**What needs to be done**
The reply should hold every entry exactly as written and none of the pictures.

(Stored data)
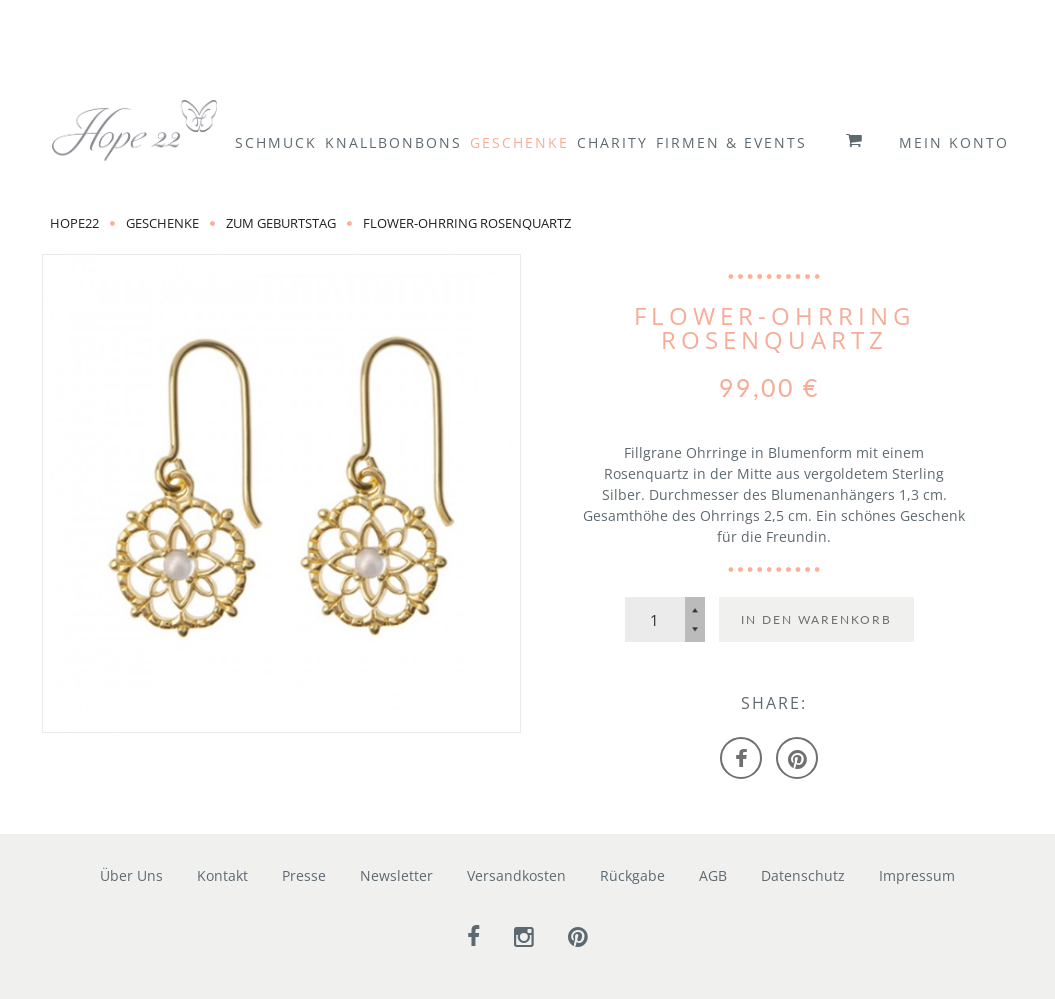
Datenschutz (803, 875)
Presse (304, 875)
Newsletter (396, 875)
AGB (713, 875)
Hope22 (74, 223)
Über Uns (131, 875)
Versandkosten (516, 875)
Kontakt (222, 875)
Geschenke (162, 223)
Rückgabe (632, 875)
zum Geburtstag (281, 223)
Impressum (917, 875)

**Exercise solution**
Datenschutz (803, 875)
Presse (304, 875)
Newsletter (396, 875)
AGB (713, 875)
Hope22 (74, 223)
Über Uns (131, 875)
Versandkosten (516, 875)
Kontakt (222, 875)
Geschenke (162, 223)
Rückgabe (632, 875)
zum Geburtstag (281, 223)
Impressum (917, 875)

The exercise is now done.